If you are careful you can copy and paste my values rather than typing them in again.

$\blacksquare$

Using the two vectors you just made, make a dataframe with those two vectors as columns, and rearrange it to be a suitable input for t.test. Hint: you might find everything() useful in your rearrangement. When you have everything suitably rearranged, run a two-sample $t$-test (two-sided, Welch). What P-value do you get?

Solution

tibble to make the dataframe, and pivot_longer to rearrange the values (they start out as “wide” and you want to make them longer):

tibble(online, classroom) %>% 
  pivot_longer(everything(), names_to = "location", values_to = "score") -> d
d

This is the right layout now. And now to run the $t$-test on it. Two-sided and Welch are both the defaults, so we don’t need any extra input (I am making it easier for you):

t.test(score ~ location, data = d)


    Welch Two Sample t-test

data:  score by location
t = -1.0498, df = 5.9776, p-value = 0.3344
alternative hypothesis: true difference in means between group classroom and group online is not equal to 0
95 percent confidence interval:
 -9.998992  3.998992
sample estimates:
mean in group classroom    mean in group online 
                     30                      33

The P-value is 0.3344. From these tiny samples, it is not at all impressive, but that’s not the point: it looks like the right sort of P-value from data like this.

The reason for the everything() is that it will pivot things longer no matter what they are called (or however many of them there are, but in this question there will only be two columns), and that will be helpful when you write a function and your columns have different names than here: you can still use everything().

It’s easier to save the output from pivot_longer and use that as input to the $t$-test (you will probably realize, as I did, that it would be helpful to call it something), but you can also do it all in one shot, by using the notation . for “the thing that came out of the previous step”:⁷

tibble(online, classroom) %>% 
  pivot_longer(everything(), names_to = "location", values_to = "score") %>% 
  t.test(score ~ location, data = .)


    Welch Two Sample t-test

data:  score by location
t = -1.0498, df = 5.9776, p-value = 0.3344
alternative hypothesis: true difference in means between group classroom and group online is not equal to 0
95 percent confidence interval:
 -9.998992  3.998992
sample estimates:
mean in group classroom    mean in group online 
                     30                      33

The result is the same either way. But unless you remember what the “dot” thing does, it is easier to save the output from pivot_longer in something, and use that something as input to t.test.

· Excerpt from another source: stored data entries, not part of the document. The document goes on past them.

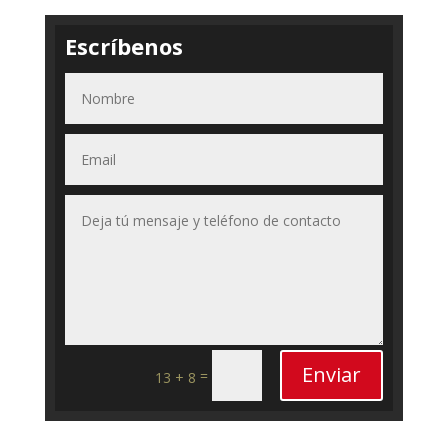
Escríbenos
Enviar
=
13 + 8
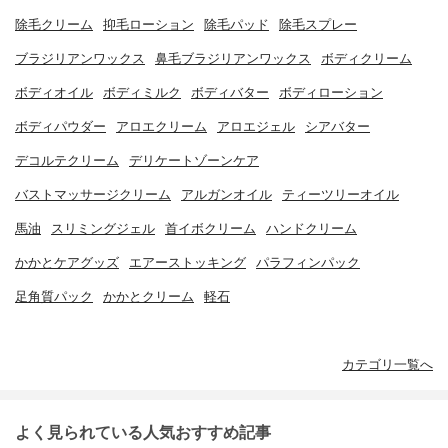
除毛クリーム
抑毛ローション
除毛パッド
除毛スプレー
ブラジリアンワックス
鼻毛ブラジリアンワックス
ボディクリーム
ボディオイル
ボディミルク
ボディバター
ボディローション
ボディパウダー
アロエクリーム
アロエジェル
シアバター
デコルテクリーム
デリケートゾーンケア
バストマッサージクリーム
アルガンオイル
ティーツリーオイル
馬油
スリミングジェル
首イボクリーム
ハンドクリーム
かかとケアグッズ
エアーストッキング
パラフィンパック
足角質パック
かかとクリーム
軽石
カテゴリ一覧へ
よく見られている人気おすすめ記事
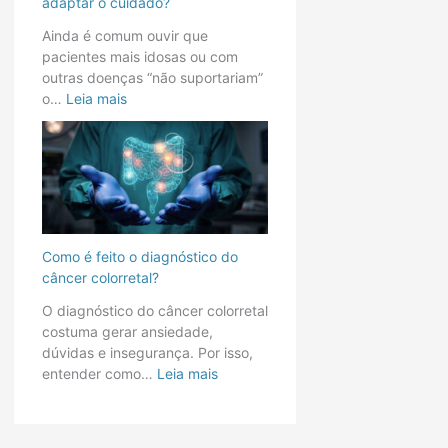
adaptar o cuidado?
a
s
Ainda é comum ouvir que
t
o
pacientes mais idosas ou com
a
u
outras doenças “não suportariam”
r
f
o…
Leia mais
?
r
C
á
o
g
m
e
o
i
a
s
d
:
a
c
Como é feito o diagnóstico do
p
o
câncer colorretal?
t
m
O diagnóstico do câncer colorretal
a
o
costuma gerar ansiedade,
r
é
dúvidas e insegurança. Por isso,
o
f
entender como…
Leia mais
c
e
u
i
i
t
d
o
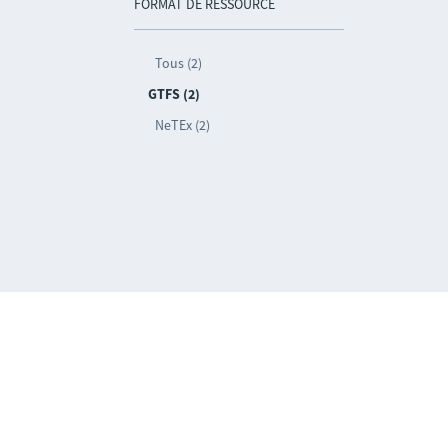
FORMAT DE RESSOURCE
Tous (2)
GTFS (2)
NeTEx (2)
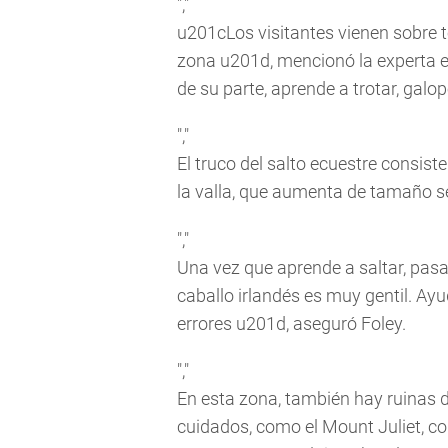
","
u201cLos visitantes vienen sobre t
zona u201d, mencionó la experta en
de su parte, aprende a trotar, galo
","
El truco del salto ecuestre consist
la valla, que aumenta de tamaño se
","
Una vez que aprende a saltar, pasa
caballo irlandés es muy gentil. Ayu
errores u201d, aseguró Foley.
","
En esta zona, también hay ruinas d
cuidados, como el Mount Juliet, con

Extra: instead of using tibble, you could use the base R data.frame, but I haven’t taught you that, so if you use it, you must say where you got it from.

$\blacksquare$

Write a function that takes two vectors as input. Call them x and y. The function should run a two-sample (two-sided, Welch) $t$-test on the two vectors as input and return the output from the $t$-test.

Solution

The reason I had you do the previous part was so that you have written everything that you need to put into your function. (This is a good strategy: get it working in ordinary code first. Then, when you write your function, there’s less to go wrong.)

t_test_wide <- function(x, y) {
  tibble(x, y) %>% 
    pivot_longer(everything(), names_to = "group", values_to = "value") -> d
  t.test(value ~ group, data = d)
}

Change your inputs to tibble to be the inputs to the function, x and y. It’s better also to change the names_to and values_to to something more generic than location and score (or whatever you used before), because the function you are writing will apply to any two columns of input, not just test scores in two different classes, and future-you will appreciate knowing the roles of things in your function, ready for when future-you needs to change something about how the function works.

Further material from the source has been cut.